§ Directions: Nothing but the lines below from the one that contains "inters was approved and will complement the" through the one that contains "Tethered to 4" should be retyped, exactly and including both ends. Do not include pictures.

§ Data extract:
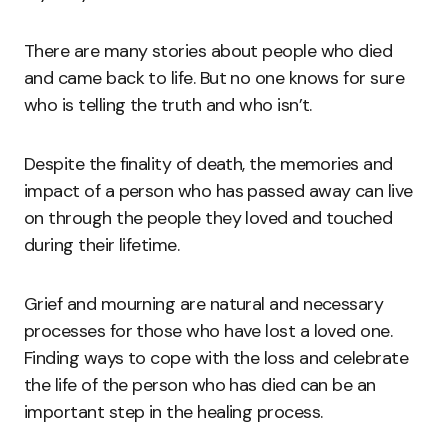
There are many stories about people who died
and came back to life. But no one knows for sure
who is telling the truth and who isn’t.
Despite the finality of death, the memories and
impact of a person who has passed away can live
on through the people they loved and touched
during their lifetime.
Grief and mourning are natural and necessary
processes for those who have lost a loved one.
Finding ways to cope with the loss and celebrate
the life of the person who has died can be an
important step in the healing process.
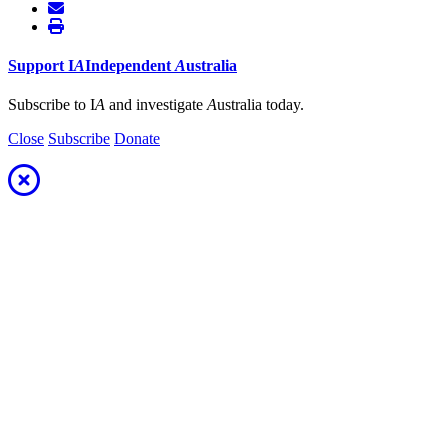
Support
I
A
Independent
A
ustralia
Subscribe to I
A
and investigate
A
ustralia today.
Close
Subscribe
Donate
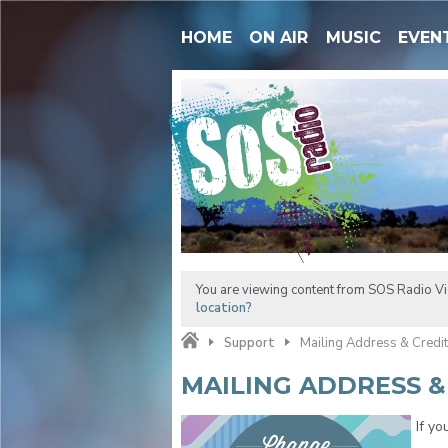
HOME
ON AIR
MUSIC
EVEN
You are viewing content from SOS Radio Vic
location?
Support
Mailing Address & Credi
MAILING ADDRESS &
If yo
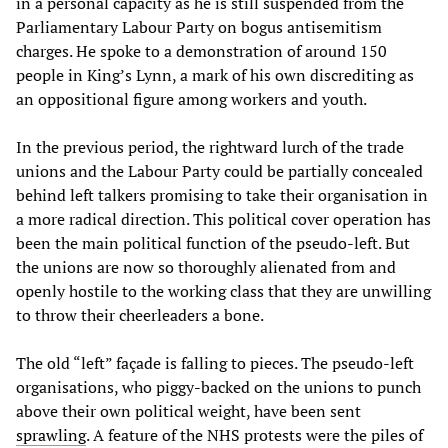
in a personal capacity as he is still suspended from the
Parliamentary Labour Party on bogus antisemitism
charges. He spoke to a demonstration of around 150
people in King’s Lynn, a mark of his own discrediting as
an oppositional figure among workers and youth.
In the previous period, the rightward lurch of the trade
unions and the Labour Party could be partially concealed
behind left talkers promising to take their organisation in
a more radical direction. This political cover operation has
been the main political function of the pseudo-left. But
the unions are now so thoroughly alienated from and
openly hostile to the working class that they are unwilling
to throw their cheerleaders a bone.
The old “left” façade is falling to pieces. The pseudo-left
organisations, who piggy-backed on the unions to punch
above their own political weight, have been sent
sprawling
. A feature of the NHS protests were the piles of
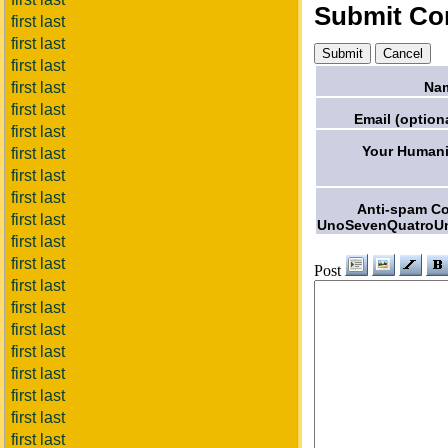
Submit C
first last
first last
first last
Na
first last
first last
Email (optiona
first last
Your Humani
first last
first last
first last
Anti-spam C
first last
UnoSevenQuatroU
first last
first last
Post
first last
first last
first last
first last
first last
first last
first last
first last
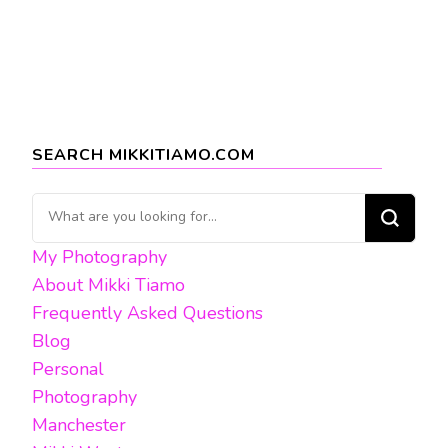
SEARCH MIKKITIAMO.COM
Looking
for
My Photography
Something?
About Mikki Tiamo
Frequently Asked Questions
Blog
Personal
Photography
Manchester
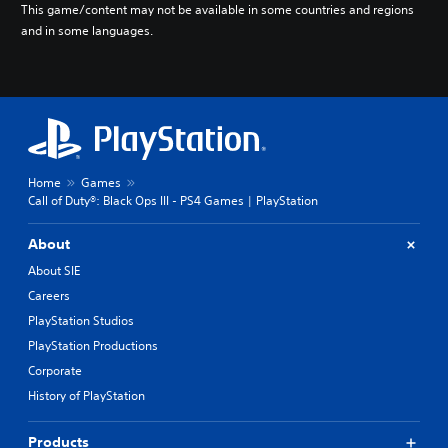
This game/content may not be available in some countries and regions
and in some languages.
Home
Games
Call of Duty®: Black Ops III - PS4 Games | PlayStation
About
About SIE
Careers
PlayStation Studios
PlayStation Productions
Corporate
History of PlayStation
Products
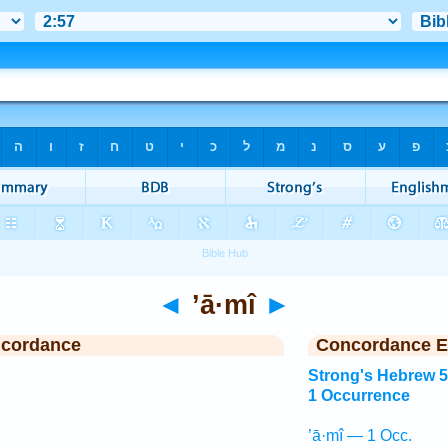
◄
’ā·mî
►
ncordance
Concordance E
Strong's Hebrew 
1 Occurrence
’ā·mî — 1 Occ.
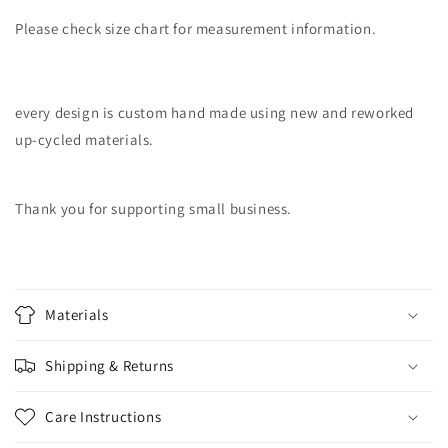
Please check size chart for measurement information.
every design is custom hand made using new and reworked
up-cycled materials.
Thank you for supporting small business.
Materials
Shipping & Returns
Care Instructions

--

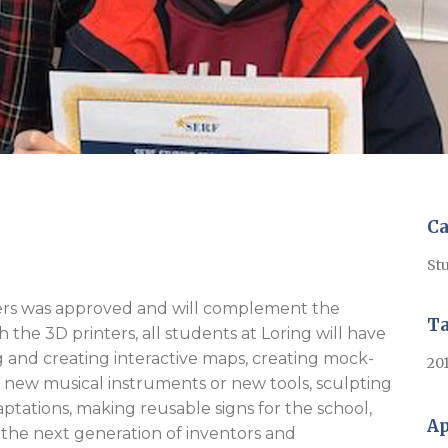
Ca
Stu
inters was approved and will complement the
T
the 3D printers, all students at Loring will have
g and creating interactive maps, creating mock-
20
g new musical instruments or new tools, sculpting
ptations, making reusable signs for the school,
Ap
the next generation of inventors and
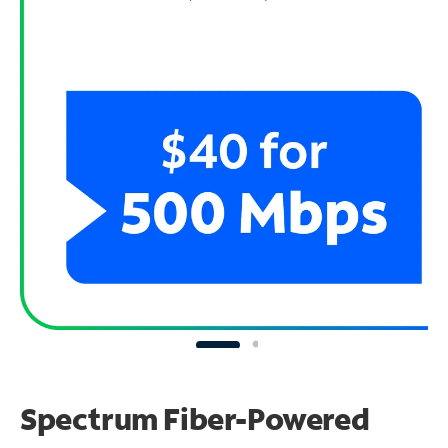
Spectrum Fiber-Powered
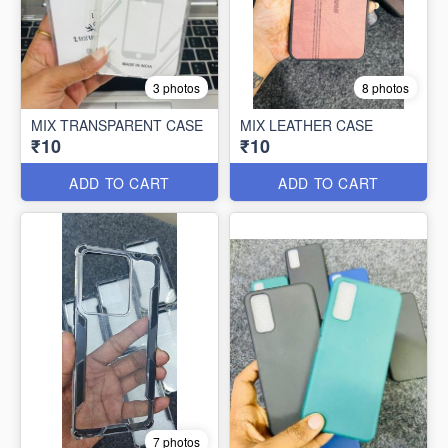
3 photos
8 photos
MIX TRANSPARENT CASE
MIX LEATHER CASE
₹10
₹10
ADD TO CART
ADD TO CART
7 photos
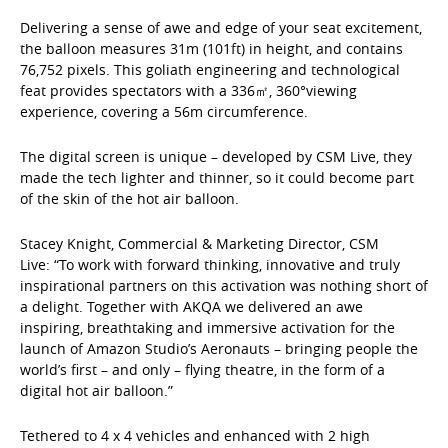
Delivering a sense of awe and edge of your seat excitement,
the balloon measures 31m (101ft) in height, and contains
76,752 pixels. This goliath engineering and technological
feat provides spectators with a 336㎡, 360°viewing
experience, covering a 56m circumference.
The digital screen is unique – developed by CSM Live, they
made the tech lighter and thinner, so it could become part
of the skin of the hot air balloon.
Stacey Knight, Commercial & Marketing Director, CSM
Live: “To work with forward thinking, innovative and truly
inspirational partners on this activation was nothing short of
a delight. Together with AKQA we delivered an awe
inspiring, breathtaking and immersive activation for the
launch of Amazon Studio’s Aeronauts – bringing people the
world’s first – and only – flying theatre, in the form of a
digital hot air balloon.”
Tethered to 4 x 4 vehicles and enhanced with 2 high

--

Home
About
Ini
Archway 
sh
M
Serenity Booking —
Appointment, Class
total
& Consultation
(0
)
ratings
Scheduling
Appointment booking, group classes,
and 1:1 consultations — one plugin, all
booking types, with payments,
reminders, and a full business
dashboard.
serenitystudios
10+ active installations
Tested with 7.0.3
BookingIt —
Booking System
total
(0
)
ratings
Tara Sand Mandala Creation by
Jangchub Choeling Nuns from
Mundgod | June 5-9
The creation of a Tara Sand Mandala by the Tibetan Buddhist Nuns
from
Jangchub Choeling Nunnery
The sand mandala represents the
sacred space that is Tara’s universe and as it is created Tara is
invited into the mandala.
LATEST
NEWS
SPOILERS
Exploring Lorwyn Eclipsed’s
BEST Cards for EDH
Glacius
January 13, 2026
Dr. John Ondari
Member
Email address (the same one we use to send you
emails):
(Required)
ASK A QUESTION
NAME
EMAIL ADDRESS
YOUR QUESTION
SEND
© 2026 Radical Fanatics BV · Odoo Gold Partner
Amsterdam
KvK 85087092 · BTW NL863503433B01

§ Your solution:
inters was approved and will complement the
T
the 3D printers, all students at Loring will have
g and creating interactive maps, creating mock-
20
g new musical instruments or new tools, sculpting
ptations, making reusable signs for the school,
Ap
the next generation of inventors and
Spectrum Fiber-Powered
3 photos
8 photos
MIX TRANSPARENT CASE
MIX LEATHER CASE
₹10
₹10
ADD TO CART
ADD TO CART
7 photos
Delivering a sense of awe and edge of your seat excitement,
the balloon measures 31m (101ft) in height, and contains
76,752 pixels. This goliath engineering and technological
feat provides spectators with a 336㎡, 360°viewing
experience, covering a 56m circumference.
The digital screen is unique – developed by CSM Live, they
made the tech lighter and thinner, so it could become part
of the skin of the hot air balloon.
Stacey Knight, Commercial & Marketing Director, CSM
Live: “To work with forward thinking, innovative and truly
inspirational partners on this activation was nothing short of
a delight. Together with AKQA we delivered an awe
inspiring, breathtaking and immersive activation for the
launch of Amazon Studio’s Aeronauts – bringing people the
world’s first – and only – flying theatre, in the form of a
digital hot air balloon.”
Tethered to 4 x 4 vehicles and enhanced with 2 high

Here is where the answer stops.